Primary care practitioners stand on the front lines of this care shift, and many are curtailing prescribing opioids in response.
But is the solution to the drug epidemic this straightforward?
From Jeffrey Gudin, MD. My experience as a pain management specialist suggests that opioid use disorder is just one facet of a larger and more complicated drug misuse crisis affecting our country. For evidence of this complexity, one need look no further than new research on an entirely different class of prescription drugs: benzodiazepines.
Benzodiazepines are a class of medications that act on the central nervous system and are used primarily to treat anxiety, seizures, and alcohol withdrawal. All benzodiazepines are listed as DEA schedule IV controlled substances, meaning they have the potential for abuse, addiction, and diversion. Combined with opioids, benzodiazepines can depress respiration, causing coma or death. An estimated 30% of opioid-related deaths involve benzodiazepines.
According to an analysis in JAMA Network Open of 386,457 ambulatory care visits in the United States, the rate of benzodiazepine-related visits nearly doubled in recent years, from 3.8% in 2003 to 7.4% in 2015. The study also found that co-prescribing benzodiazepines with opioids had quadrupled, and by 2015, benzodiazepines and opioids were co-prescribed in 19.2% of visits.
These latest data align with findings of an analysis of drug monitoring laboratory tests performed by Quest Diagnostics and published in the Journal of Addiction Medicine.
My colleagues and I found that >25% of patients tested used opioids and benzodiazepines together. In 52% of these cases, at least 1 of the drugs was not prescribed, suggesting concurrent use without clinical oversight. Laboratory monitoring provides objective evidence of actual drug use, which prescribing data may understate.
Perhaps the most surprising finding from the study in JAMA Network Open is the oversized role primary care plays in generating benzodiazepine prescriptions, accounting for approximately half of all benzodiazepine-related visits to ambulatory care centers (52.3%).2 In many cases, providers prescribed benzodiazepines for back or chronic pain, conditions for which they have questionable value.
As healthcare providers, we want to provide favorable outcomes for patients, but when it comes to managing pain, we often don’t know how. And the prevalence of chronic pain — affecting 1 in 5 individuals, according to the Centers for Disease Control and Prevention4 — makes us desperate. So we turn to a drug that may, we hope, provide some relief.
The good news is that primary care practitioners can help minimize the dangers of inappropriate drug use, both prescription and illicit. Compiling a thorough patient history on drug use and educating patients on the dangers of combining drugs is paramount.
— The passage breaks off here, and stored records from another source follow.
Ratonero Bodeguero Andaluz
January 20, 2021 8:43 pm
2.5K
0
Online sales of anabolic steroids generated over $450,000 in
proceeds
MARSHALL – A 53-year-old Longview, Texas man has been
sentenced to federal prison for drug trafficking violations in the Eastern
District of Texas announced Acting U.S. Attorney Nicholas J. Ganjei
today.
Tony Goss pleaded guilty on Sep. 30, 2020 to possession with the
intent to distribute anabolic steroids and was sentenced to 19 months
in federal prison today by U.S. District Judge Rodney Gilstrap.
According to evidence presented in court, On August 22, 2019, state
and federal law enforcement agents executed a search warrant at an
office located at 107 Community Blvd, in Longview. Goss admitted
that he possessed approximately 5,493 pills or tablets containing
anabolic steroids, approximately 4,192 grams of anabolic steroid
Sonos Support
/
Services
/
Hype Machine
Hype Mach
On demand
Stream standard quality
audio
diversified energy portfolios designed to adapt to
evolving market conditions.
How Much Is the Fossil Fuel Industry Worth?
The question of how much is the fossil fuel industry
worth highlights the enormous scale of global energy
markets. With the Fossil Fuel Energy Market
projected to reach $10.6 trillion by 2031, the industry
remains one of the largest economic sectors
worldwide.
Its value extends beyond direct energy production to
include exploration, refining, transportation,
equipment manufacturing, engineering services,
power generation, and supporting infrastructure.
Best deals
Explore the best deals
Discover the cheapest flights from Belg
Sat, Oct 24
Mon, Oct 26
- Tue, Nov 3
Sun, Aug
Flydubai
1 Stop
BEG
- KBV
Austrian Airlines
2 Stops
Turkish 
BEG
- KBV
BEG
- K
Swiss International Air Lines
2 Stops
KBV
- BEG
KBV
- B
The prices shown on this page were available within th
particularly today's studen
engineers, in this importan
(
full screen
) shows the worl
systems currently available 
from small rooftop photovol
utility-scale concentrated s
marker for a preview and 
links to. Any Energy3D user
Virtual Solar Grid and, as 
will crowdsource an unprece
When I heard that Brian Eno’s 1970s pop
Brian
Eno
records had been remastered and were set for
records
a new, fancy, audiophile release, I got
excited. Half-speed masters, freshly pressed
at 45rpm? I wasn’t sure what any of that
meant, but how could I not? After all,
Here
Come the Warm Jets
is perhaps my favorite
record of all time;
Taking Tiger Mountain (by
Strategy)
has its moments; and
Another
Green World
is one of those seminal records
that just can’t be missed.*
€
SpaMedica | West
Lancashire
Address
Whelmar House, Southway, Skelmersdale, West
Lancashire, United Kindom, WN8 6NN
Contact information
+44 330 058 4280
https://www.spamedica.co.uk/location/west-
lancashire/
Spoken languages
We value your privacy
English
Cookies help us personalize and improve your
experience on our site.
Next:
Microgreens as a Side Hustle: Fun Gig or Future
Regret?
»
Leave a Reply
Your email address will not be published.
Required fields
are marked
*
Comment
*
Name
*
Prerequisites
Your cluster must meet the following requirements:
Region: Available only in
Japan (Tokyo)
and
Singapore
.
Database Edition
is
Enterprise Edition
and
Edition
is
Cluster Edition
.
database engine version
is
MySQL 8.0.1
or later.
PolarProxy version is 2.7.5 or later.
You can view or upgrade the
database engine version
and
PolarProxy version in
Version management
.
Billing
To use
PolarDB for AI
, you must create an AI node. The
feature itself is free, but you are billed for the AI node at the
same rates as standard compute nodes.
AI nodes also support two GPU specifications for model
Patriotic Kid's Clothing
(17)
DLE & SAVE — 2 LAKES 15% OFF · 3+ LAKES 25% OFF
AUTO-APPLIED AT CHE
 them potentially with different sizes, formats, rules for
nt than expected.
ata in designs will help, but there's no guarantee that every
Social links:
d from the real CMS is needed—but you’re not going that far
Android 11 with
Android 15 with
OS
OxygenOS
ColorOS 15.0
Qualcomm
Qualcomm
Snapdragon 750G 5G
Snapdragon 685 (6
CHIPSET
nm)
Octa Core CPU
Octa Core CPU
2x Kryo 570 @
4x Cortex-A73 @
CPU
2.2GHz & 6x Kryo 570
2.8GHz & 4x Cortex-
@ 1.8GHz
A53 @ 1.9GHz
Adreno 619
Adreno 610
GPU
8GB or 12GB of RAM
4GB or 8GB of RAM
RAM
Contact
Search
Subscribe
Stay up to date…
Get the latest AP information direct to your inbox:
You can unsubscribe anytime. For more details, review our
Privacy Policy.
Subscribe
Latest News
Using state-based prescription drug monitoring programs and guideline-recommended urine drug monitoring can illuminate dangerous drug use patterns. Finally, setting realistic expectations and seeking other sources of pain relief are critical.
Curtailing the number of prescriptions for opioids is necessary to reduce drug misuse, but let’s not kid ourselves. The drug epidemic is much bigger than opioids, and effective pain therapy is key. Until science provides it, primary care practitioners must educate patients on appropriate drug use to minimize risks and help prevent another tragic drug-related death.